Curley rode over grinning. “Hey, pardner, looks like we have or first herd. What about twenty, twenty five?”
“Looks like. Now all we have to do is keep them inside. You remember where that last little town was we passed?”
“Yep. Wanted to stop for some food but we rode on through. I’d say about six or seven miles back.”
“We need a fence across here. Soon as it gets dark these critters will settle down. Then you keep guard across here and I’ll ride back to that town and rent a wagon and buy some of that fence wire and some fence posts if I can find any. Otherwise we have to cut our own fence posts out of that grove of tre
es over there. You all right standing guard over our first catch?”
“Damn right. You go now. I can watch the herd and keep them penned up. Maybe you can get back here before dark.

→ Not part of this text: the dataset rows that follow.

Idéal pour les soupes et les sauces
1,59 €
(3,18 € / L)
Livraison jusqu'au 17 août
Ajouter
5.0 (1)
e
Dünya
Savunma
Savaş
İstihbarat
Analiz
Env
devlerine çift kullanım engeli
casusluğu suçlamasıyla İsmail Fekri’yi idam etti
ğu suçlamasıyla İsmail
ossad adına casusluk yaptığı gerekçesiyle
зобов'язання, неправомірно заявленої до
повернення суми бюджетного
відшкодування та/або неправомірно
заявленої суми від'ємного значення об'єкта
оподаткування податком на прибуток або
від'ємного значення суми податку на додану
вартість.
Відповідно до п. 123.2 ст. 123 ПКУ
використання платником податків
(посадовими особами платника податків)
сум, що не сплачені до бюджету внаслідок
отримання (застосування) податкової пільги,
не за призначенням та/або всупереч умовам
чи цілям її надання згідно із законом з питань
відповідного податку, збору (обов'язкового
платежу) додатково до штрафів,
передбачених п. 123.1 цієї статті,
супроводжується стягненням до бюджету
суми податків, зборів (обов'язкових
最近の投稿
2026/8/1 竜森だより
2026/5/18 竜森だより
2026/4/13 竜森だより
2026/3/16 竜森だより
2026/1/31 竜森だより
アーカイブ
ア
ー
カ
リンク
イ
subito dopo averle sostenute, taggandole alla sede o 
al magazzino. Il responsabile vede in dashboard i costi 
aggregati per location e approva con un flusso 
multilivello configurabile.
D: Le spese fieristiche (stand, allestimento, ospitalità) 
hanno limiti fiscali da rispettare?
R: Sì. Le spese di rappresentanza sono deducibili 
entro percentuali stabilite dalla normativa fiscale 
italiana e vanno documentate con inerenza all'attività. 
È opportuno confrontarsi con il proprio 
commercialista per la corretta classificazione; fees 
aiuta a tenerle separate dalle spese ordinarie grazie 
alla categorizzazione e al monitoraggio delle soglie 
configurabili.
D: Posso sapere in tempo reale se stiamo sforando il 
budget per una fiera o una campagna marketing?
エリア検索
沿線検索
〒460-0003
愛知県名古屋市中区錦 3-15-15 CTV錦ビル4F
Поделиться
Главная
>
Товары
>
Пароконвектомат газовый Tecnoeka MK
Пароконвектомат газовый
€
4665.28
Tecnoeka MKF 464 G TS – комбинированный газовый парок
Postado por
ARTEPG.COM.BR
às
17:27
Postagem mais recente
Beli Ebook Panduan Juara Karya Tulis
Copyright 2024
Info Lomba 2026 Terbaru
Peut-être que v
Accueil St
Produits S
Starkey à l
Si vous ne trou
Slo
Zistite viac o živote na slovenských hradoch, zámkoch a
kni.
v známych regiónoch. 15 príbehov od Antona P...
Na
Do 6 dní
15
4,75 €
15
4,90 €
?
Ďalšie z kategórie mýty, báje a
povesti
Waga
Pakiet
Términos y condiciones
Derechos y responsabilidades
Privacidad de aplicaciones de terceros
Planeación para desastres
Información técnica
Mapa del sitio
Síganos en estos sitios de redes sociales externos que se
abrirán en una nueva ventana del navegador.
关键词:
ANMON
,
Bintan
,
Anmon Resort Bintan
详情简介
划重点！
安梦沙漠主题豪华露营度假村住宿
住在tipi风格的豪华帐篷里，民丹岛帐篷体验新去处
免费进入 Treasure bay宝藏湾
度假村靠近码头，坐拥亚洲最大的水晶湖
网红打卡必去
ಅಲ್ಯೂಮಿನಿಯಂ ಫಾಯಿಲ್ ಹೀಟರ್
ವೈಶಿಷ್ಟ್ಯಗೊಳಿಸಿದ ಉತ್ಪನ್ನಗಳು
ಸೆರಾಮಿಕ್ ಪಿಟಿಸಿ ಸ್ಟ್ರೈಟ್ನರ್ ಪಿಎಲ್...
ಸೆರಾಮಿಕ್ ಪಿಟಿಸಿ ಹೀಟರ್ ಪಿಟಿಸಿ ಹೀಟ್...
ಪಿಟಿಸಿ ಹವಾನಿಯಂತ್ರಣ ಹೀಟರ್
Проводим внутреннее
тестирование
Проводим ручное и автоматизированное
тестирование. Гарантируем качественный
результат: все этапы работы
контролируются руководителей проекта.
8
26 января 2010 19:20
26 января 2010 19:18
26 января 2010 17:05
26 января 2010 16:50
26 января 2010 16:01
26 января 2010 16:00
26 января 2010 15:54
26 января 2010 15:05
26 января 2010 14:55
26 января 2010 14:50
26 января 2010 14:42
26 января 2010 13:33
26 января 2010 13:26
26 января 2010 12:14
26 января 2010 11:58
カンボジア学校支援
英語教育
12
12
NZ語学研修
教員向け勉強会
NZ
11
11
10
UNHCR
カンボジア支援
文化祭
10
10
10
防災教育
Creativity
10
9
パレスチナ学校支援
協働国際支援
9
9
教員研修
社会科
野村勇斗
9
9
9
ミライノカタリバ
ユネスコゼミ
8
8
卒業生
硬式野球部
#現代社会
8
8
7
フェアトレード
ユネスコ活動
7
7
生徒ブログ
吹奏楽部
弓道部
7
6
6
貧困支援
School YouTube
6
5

Then I figure we make about three small camp fires across the mouth of this valley and the animals will shy away from them.”
“Done. I’m remembering that little town. Looked like a good general store. You ride herd here and I’ll be back with a wagon, a team, and some fencing.” He waved and turned back north trying to remember for sure landmarks they had seen on the way south.
Sully rode hard when he was sure he was on the right track, slower when he figured out where to go. He walked his mount for an hour, then picked up the pace for half an hour. Soon he could see the smokes rising from the little town ahead. It was just after five o’clock when he rode into town and reined in at the General Store. He slapped the dust off his shirt and hat, then went inside. A woman, maybe thirty behind the counter, smiled and waved at him.
“Hi stranger. I’m Ann Marie but everyone in town calls me Annie. What can I get for you today?”
“Well, good to meet you. I’m Sully and everyone calls me Sully.” They both laughed. Fence wire. You have any rolls of wire I can use to put up a fence?”
“Sure, we have fence wire. Big rolls of about a hundred and fifty yards in each one. Weigh a ton. How many you need?”
She came out from behind a small counter and he saw that she was slender with golden hair braided down her back and a pretty face with flashing brown eyes. She wore a no nonsense gingham dress that swept the floor.
“Oh, how much. I need three strands about a hundred and twenty yards. So I guess I need three rolls. And I’ll need a small wagon to haul it to my place.”
“Let me see out back if we still have three rolls. Think that we do.” She vanished through a curtained opening and came back a few minutes later.